Work required.
Below are entries with pictures in them. Output exactly the lines starting at the line with "empregador." and ending at the line with "謎樣的藍色 - 濱村裕二X陳聖萱《雙人展》", both included, but not the pictures.

Records for this exercise.
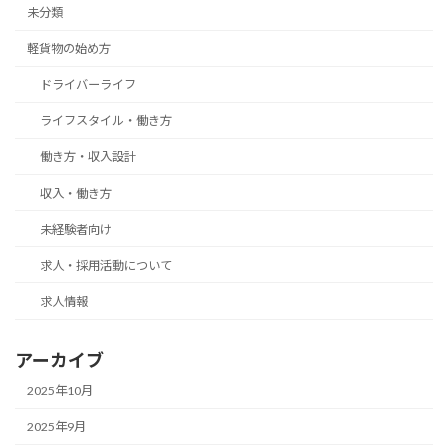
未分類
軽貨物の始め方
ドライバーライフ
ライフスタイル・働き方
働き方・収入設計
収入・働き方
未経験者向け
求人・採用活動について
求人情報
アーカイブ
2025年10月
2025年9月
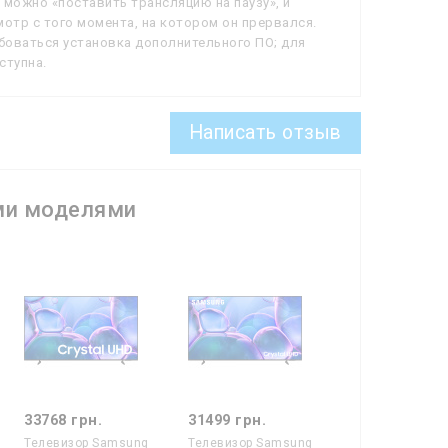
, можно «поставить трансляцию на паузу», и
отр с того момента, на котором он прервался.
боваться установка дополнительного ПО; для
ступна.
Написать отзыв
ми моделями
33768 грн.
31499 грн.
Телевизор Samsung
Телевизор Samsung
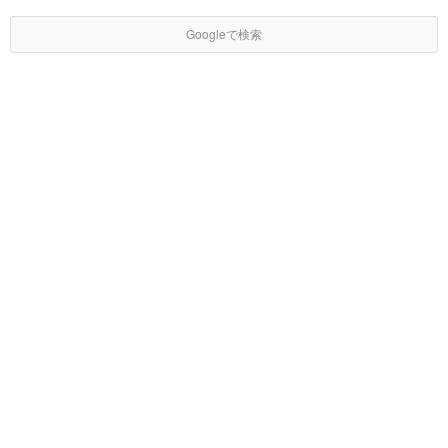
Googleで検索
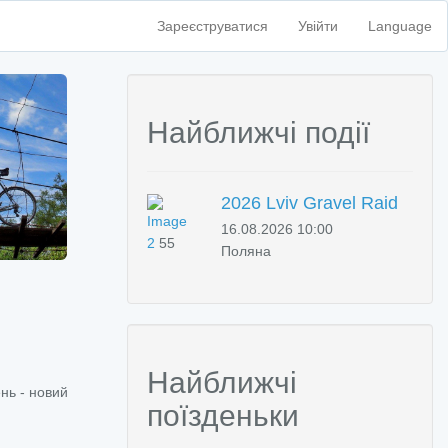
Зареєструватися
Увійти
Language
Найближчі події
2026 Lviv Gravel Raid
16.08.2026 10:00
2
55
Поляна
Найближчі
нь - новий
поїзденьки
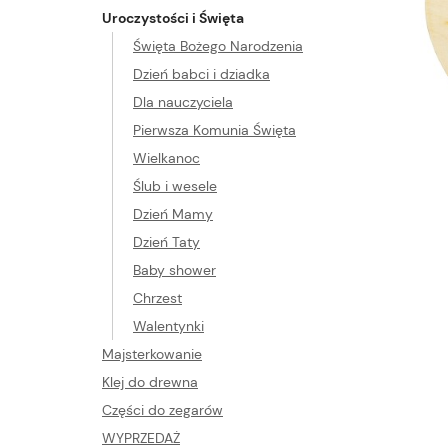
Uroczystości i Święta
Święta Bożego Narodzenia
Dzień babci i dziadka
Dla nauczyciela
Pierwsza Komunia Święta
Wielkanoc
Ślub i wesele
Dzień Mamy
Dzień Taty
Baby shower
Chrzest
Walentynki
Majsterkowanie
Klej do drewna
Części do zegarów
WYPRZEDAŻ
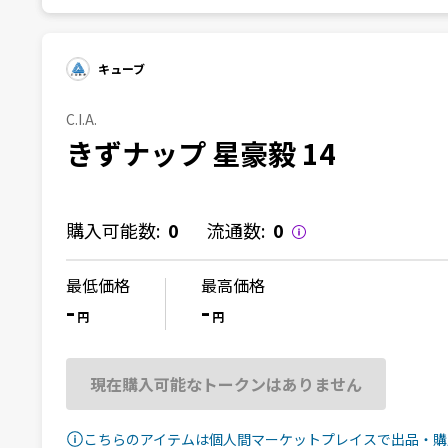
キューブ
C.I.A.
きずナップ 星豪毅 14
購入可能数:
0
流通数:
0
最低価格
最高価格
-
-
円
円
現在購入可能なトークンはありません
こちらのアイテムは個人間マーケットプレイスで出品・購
---
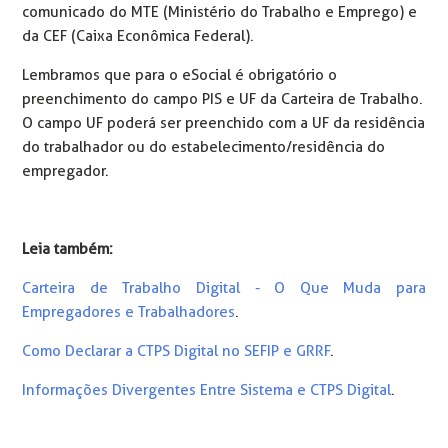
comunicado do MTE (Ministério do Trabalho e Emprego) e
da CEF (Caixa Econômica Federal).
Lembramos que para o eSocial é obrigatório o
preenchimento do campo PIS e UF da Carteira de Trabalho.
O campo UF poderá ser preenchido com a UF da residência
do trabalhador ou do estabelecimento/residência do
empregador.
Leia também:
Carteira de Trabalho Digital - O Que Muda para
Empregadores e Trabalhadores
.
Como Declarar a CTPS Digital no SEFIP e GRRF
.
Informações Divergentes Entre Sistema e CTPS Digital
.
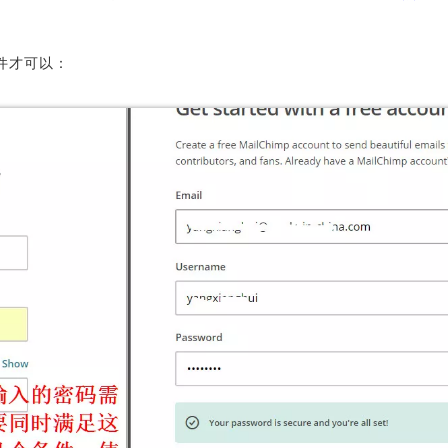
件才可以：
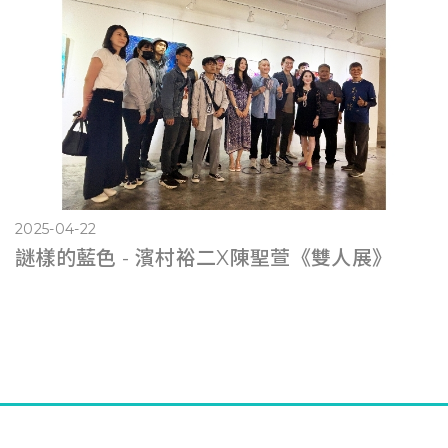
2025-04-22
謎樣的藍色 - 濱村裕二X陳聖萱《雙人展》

Response.
empregador.
Leia também:
Carteira de Trabalho Digital - O Que Muda para
Empregadores e Trabalhadores
.
Como Declarar a CTPS Digital no SEFIP e GRRF
.
Informações Divergentes Entre Sistema e CTPS Digital
.
件才可以：
2025-04-22
謎樣的藍色 - 濱村裕二X陳聖萱《雙人展》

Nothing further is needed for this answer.